Vale mencionar a existência de seu avô paterno, Carl Gustav Jung, cuja
existência foi marcada pelas suspeitas de ser filho ilegítimo do famoso poeta e
pensador alemão Goethe, além de ter sido notável pensador, médico e pesquisador
envolvido com a temática religiosa.
Embora
Jung tenha tido uma infância marcada pela pobreza, seu pai sempre se esforçou
para que o filho pudesse ter acesso ao conhecimento. Quando Jung decidiu cursar
medicina na Universidade da Basiléia (onde viria a ser professor posteriormente),
seu pai conseguiu uma bolsa para que ele pudesse estudar com calma dada a
dificuldade financeira por que passavam. De acordo com Roth (2011), durante a
graduação Jung participou da mesma associação estudantil que seu pai havia
participado quando estudou na mesma universidade, a Zoofingia e foi lá que ele
“deu as suas primeiras conferências sobre teologia e psicologia” (ROTH, 2011,
p. 21). De acordo com Ellenberger (1973 citado por ROTH, 2011) é durante este
período que Jung irá iniciar a elaboração das principais ideias que irão
constituir a sua vasta obra.
Ao
final da graduação, quando todos pensavam que ele se especializaria em clínica
médica, devido ao fato de já haver recebido um convite de um professor para ser
seu assistente, eis que Jung surpreende a todos ao anunciar que seria
psiquiatra (SILVEIRA, 2011).
Ele
conclui o curso em 1900 e, aos 25 anos, ainda no mesmo ano se instala no em
Zurique, onde foi ocupar o cargo de segundo assistente no hospital psiquiátrico
Burgholzli” (SILVEIRA, 2011, p. 13). Esta instituição era neste período uma
referência em saúde mental e estava sob a direção do famoso psiquiatra Eugen
Bleuler.
O
período no Burgholzli foi bastante intenso e produtivo para Jung. Assim que
chegou seu objetivo era responder a esta questão que ele formulara: “o que se
passa no espírito do doente mental? ” (JUNG, 2012, p. 154). Todas as suas obras
produzidas durante este período têm por objetivo lhe ajudar a formular uma
resposta adequada a esta pergunta. Todas as obras escritas durante os anos de
1902 a 1908 compõem os três primeiros volumes das suas Obras Completas. Elas se
iniciam com a sua tese de doutoramento, cujo título é Psicologia e patologia dos fenômenos ditos ocultos onde ele se
propõe a analisar uma paciente a quem se acusava de possuir faculdades
mediúnicas. Posteriormente se descobriu ser sua prima o objeto dos seus
estudos.
“[...] Em
1906, (ele publica) seu livro Estudos
sobre as associações. Em 1907 apareceu Psicologia
da demência precoce, e a seguir, 1908, O
conteúdo das psicoses, trabalhos que demonstram que todos os sintomas
psicóticos encerram significações” (SILVEIRA, 2011, p. 29)
Ainda
durante este período ele desenvolve pesquisas em torno do que seria conhecido
como o seu método de associação de palavras, dadas as inúmeras modificações
introduzidas por ele neste teste. O desenvolvimento deste método permitiu que
Jung pudesse se nortear com mais clareza quanto ao tratamento que deveria
dispensar às psicoses (PERRONE, 2008). Os resultados destas pesquisas o levam a
afirmar que “na demência precoce não há sintoma que seja desprovido de base
psicológica e significação. Mesmo as mais absurdas de suas manifestações são
símbolos de pensamentos que não só podem ser compreendidos em termos humanos
mas também existem dentro de cada homem” (JUNG citado por SILVEIRA, 2011, p.

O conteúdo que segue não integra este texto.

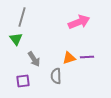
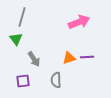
gray semicircle: moved 4 px down
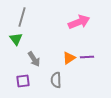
orange triangle: rotated 16 degrees counterclockwise
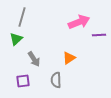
green triangle: rotated 24 degrees clockwise
purple line: moved 12 px right, 22 px up
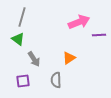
green triangle: moved 2 px right; rotated 40 degrees counterclockwise
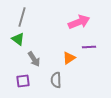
purple line: moved 10 px left, 12 px down
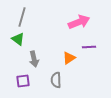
gray arrow: rotated 21 degrees clockwise
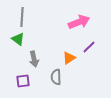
gray line: rotated 12 degrees counterclockwise
purple line: rotated 40 degrees counterclockwise
gray semicircle: moved 3 px up
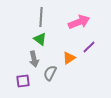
gray line: moved 19 px right
green triangle: moved 22 px right
gray semicircle: moved 6 px left, 4 px up; rotated 28 degrees clockwise
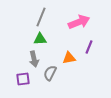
gray line: rotated 18 degrees clockwise
green triangle: rotated 40 degrees counterclockwise
purple line: rotated 24 degrees counterclockwise
orange triangle: rotated 24 degrees clockwise
purple square: moved 2 px up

28-29). Em virtude dos desdobramentos das pesquisas em torno do método de
associação de palavras, Jung adquire fama internacional, de tal forma que em
1909 ele é convidado pela Clarck University para apresentar os resultados das
suas pesquisas ao mesmo tempo em que Freud recebia o mesmo convite para
apresentar as famosas Cinco Conferências sobre a Psicanálise.
Em
1903 Jung casa com Emma Rauschenbach, com quem terá cinco filhos além de uma
companhia muito interessada pelos problemas da psicologia. Ela irá desenvolver
estudos sobre a Lenda do Graal e publicará um livro sobre os arquétipos da
Anima e Animus.
Em
1906 Jung entra em contato com o famoso neurologista Sigmund Freud, criador
ainda jovem Psicanálise, mas somente em 1907 se dará o primeiro encontro
pessoal entre ambos. Encontro este marcado de forma intensa pelo fato de que a
primeira conversa entre os grandes pensadores durou nada menos que 13 horas.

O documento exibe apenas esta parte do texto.